Santo Domingo Este, RD. – La sombra de las crisis sanitarias del pasado vuelve a cernirse sobre Santo Domingo Este. En las últimas semanas, los residentes de diversos sectores del municipio han alzado su voz de alarma ante la alarmante reaparición de vertederos improvisados y el desbordamiento de los contenedores de residuos sólidos, una problemática que parecía controlada y que hoy amenaza con salirse de las manos de las autoridades locales.
El deterioro del servicio es visible en comunidades tradicionales como Alma Rosa II, Ralma, Villa Duarte, Los Mina y diversos tramos de la carretera de Mendoza, donde los espacios públicos vuelven a lucir repletos de desechos debido a los severos retrasos en las rutas de recolección.

Mas de 55 camiones recolectores de basura dañados en los talleres de la Alcaldía de Los Mameyes. (Fuente Externa)
Un cementerio de chatarra sobre ruedas
De manera paralela al resurgimiento de la basura en las calles, ha quedado al descubierto una preocupante realidad logística en los patios del cabildo.
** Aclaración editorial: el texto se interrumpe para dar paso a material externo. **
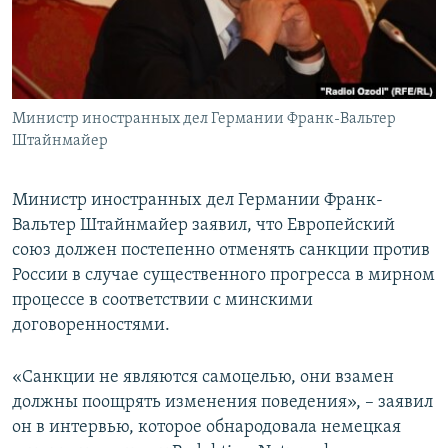
ПРИСОЕДИНЯЙТЕСЬ!
ПОБЕДИТЕЛЕЙ НЕ СУДЯТ?
КРЫМ.НЕПОКОРЕННЫЙ
ELIFBE
Министр иностранных дел Германии Франк-Вальтер
УКРАИНСКАЯ ПРОБЛЕМА КРЫМА
Штайнмайер
Все сайты RFE/RL
Министр иностранных дел Германии Франк-
Вальтер Штайнмайер заявил, что Европейский
союз должен постепенно отменять санкции против
России в случае существенного прогресса в мирном
процессе в соответствии с минскими
договоренностями.
«Санкции не являются самоцелью, они взамен
должны поощрять изменения поведения», – заявил
он в интервью, которое обнародовала немецкая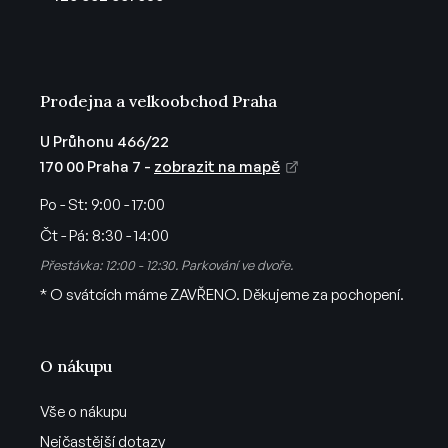
í
Prodejna a velkoobchod Praha
U Průhonu 466/22
170 00 Praha 7 -
zobrazit na mapě
Po - St:
9:00 - 17:00
Čt - Pá:
8:30 - 14:00
Přestávka: 12:00 - 12:30. Parkování ve dvoře.
* O svátcích máme ZAVŘENO. Děkujeme za pochopení.
O nákupu
Vše o nákupu
Nejčastější dotazy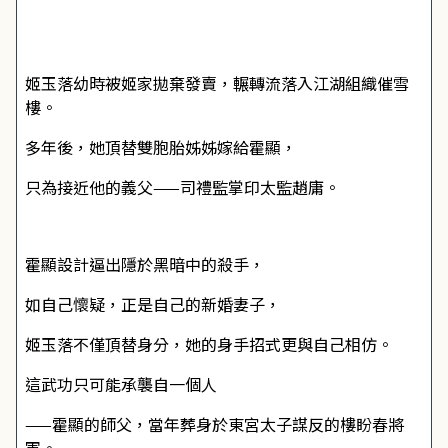
姬玉落幼時被姬家拋棄發賣，輾轉流落入江湖組織催雪
樓。
多年後，她頂替雙胞胎姊姊嫁給霍顯，
只為接近他的義父——司禮監掌印太監趙庸。
霍顯設計逼出隱於黑暗中的殺手，
如自己懷疑，正是自己的新婚妻子，
姬玉落不僅頂替身分，她的身手招式更與自己相仿。
這武功只可能承襲自一個人
——霍顯的師父，當年葬身於東宮太子謀反的樓盼春將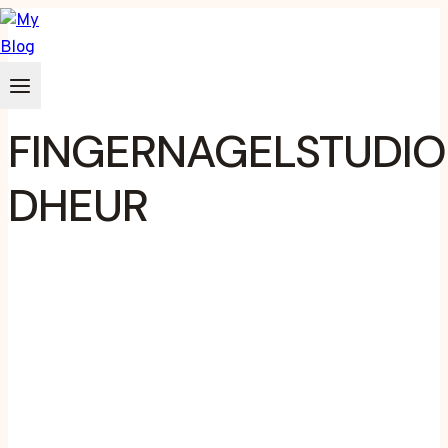
Zum
Inhalt
springen
FINGERNAGELSTUDIO
DHEUR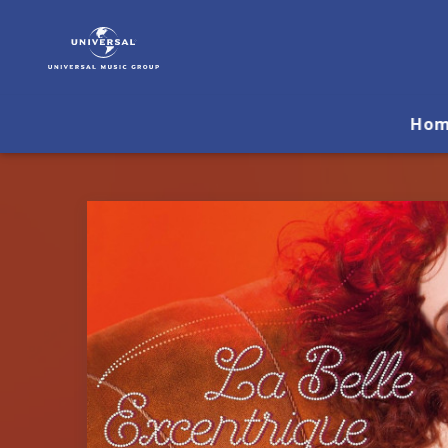
Patricia
Petibon
|
Musik
&
Ho
Merch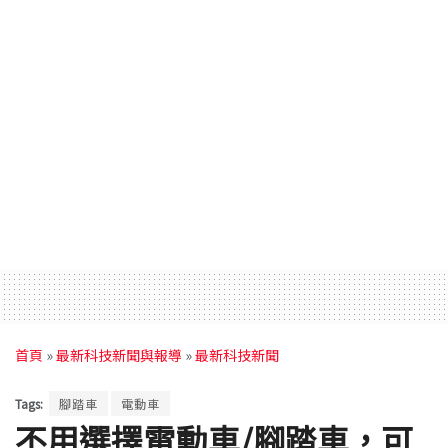
首頁
»
最新科技新聞與報導
»
最新科技新聞
Tags:
腳踏車
電動車
不用選擇電動車/腳踏車，可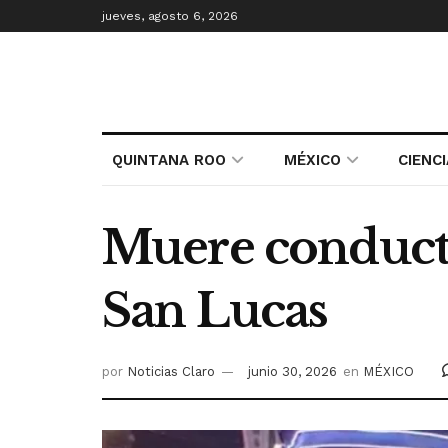
jueves, agosto 6, 2026
QUINTANA ROO
MÉXICO
CIENC
Muere conducto
San Lucas
por
Noticias Claro
junio 30, 2026
en
MÉXICO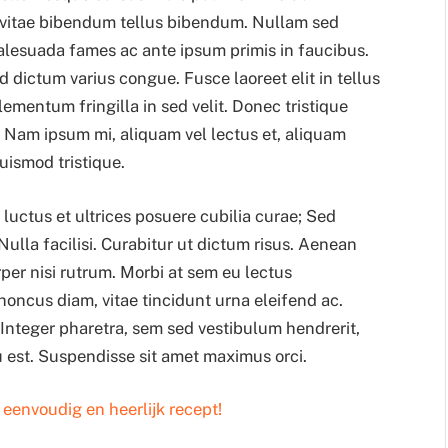
s, vitae bibendum tellus bibendum. Nullam sed
alesuada fames ac ante ipsum primis in faucibus.
d dictum varius congue. Fusce laoreet elit in tellus
lementum fringilla in sed velit. Donec tristique
ie. Nam ipsum mi, aliquam vel lectus et, aliquam
uismod tristique.
luctus et ultrices posuere cubilia curae; Sed
Nulla facilisi. Curabitur ut dictum risus. Aenean
rper nisi rutrum. Morbi at sem eu lectus
ncus diam, vitae tincidunt urna eleifend ac.
s. Integer pharetra, sem sed vestibulum hendrerit,
 eu est. Suspendisse sit amet maximus orci.
eenvoudig en heerlijk recept!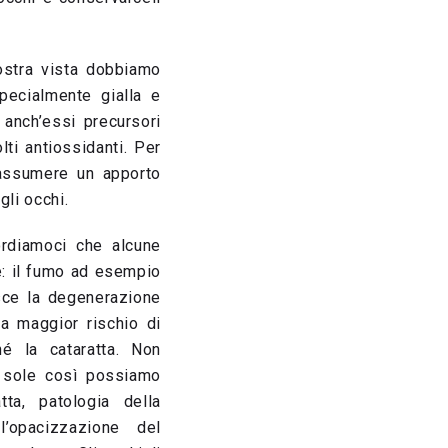
nostra vista dobbiamo
pecialmente gialla e
 anch’essi precursori
ti antiossidanti. Per
 assumere un apporto
gli occhi.
ordiamoci che alcune
e: il fumo ad esempio
sce la degenerazione
a maggior rischio di
hé la cataratta. Non
a sole così possiamo
atta, patologia della
’opacizzazione del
En los talleres municipales ubicados en Los Mameyes y en instalaciones de la avenida Charles de Gaulle, se reporta un verdadero «cementerio» que alberga a más de 55 camiones recolectores fuera de servicio.
A pesar de que la Alcaldía ha intentado desestimar las versiones sobre la parálisis de su flotilla, inspecciones en el lugar confirman que decenas de unidades permanecen varadas por fallas mecánicas crónicas o por detalles de mantenimiento elemental, tales como la falta de neumáticos nuevos y baterías.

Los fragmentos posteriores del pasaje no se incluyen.